In general, naturalized Bulgarians may have their citizenship revoked in several ways, including:
- where a sentence for a grave criminal offence against the Bulgarian State against a naturalized citizen becomes effective;
- where legal proceedings find that information supplied by the naturalized citizen and which serves as grounds for acquisition of Bulgarian citizenship were false; and/or
- have concealed information or facts which, had they been known, would have been a ground for refusal of Bulgarian citizenship.
Immigrant investors are required to maintain the investment, regardless of whether the investor chooses the Standard Track (~six years and one tranche of ~ €513,000) or the Fast Track (~two years and two tranches, each of ~ €513,000), throughout the entire process of application. Fast track investors are required to maintain an eligible investment for an extra two years after grant.
Based on the information published, the three individuals whose citizenship has most recently been proposed for removal are said to have failed to maintain their investments at two relevant time points: at the date on which they were recommended and would have otherwise qualified and throughout the two-year period that followed (which applied to them as fast-track applicants).
At the same time, these individuals are three out of more than a hundred who have received approvals from the Bulgarian Ministry of Justice for naturalization on a CBI basis since 2018. These investors would have opportunities to make representations to the authorities and may indeed be making such if they have grounds for doubt that the findings are either substantively or procedurally incorrect.
Moreover, if these individuals lost their original citizenships and are solely Bulgarian citizens at this time, the Bulgarian state would generally be unable to strip them of Bulgarian citizenship.
If the investments were not maintained, it is possible that the investors were not well-advised on their obligations.
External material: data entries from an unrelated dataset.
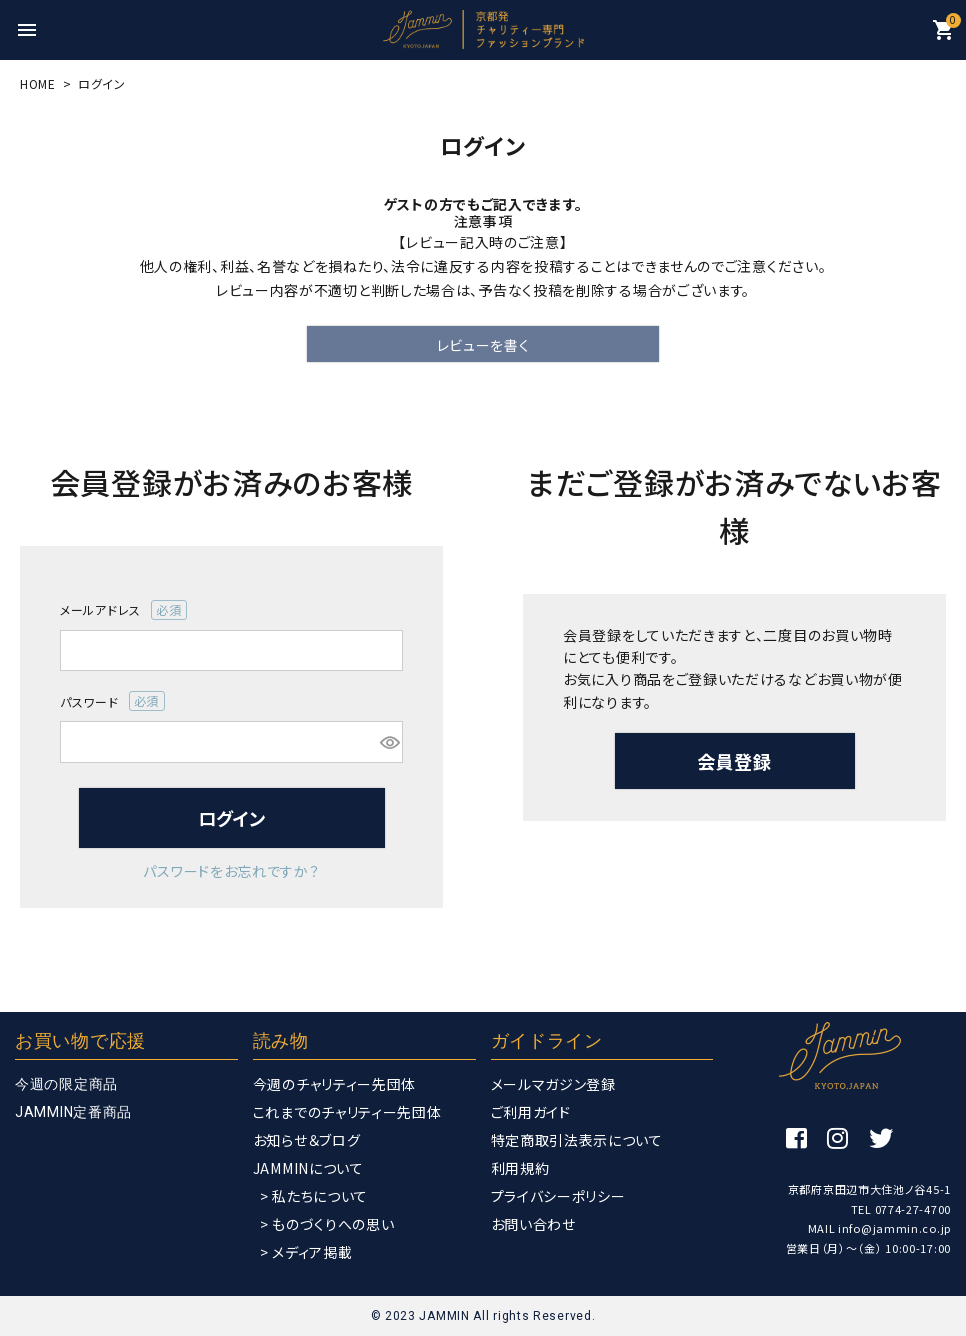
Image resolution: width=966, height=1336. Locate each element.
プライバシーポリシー (558, 1196)
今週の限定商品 (66, 1084)
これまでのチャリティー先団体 (347, 1112)
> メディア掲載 (306, 1252)
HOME (38, 83)
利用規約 (520, 1168)
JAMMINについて (308, 1168)
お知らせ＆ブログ (307, 1140)
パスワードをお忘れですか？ (231, 871)
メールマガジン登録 (553, 1084)
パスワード (112, 701)
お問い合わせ (533, 1224)
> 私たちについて (314, 1196)
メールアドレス (123, 610)
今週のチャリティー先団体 (334, 1084)
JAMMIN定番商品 (73, 1112)
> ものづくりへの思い (327, 1224)
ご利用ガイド (531, 1112)
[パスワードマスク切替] (388, 742)
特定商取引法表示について (577, 1140)
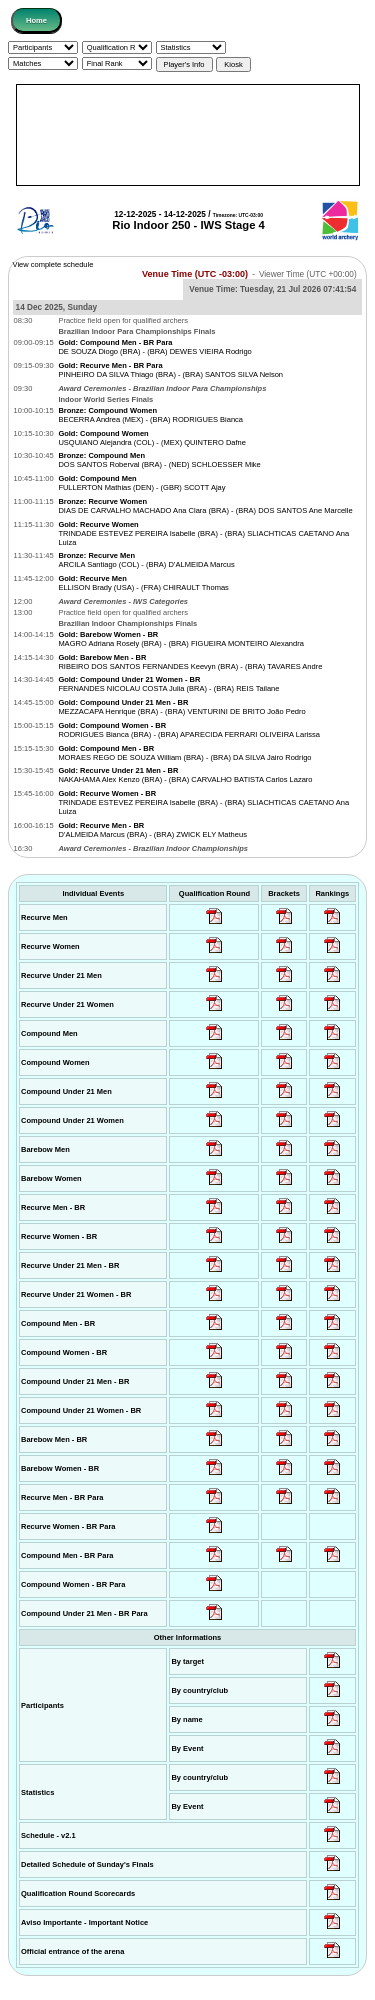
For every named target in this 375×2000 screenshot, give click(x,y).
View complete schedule (53, 264)
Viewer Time (308, 274)
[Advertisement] (188, 135)
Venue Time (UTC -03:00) (195, 274)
It is also vitally important for investors wishing to avoid the opprobrium involved in being suspected of such violations – and the frustrations involved in the loss of citizenship – to be advised by professionals including lawyers whom they have independently retained.
If an investor does not have a clear control over their investment or does not understand in detail how the investment is structured, there is a heightened risk that their investment may either not be made properly, or terminated prematurely exposing them to the above difficulties.
As professionals who adhere to high standards and have considerable experience in immigration and nationality matters, NBLO welcomes the news that the Government of Bulgaria is policing its CBI scheme to ensure that it is maintained beyond reproach.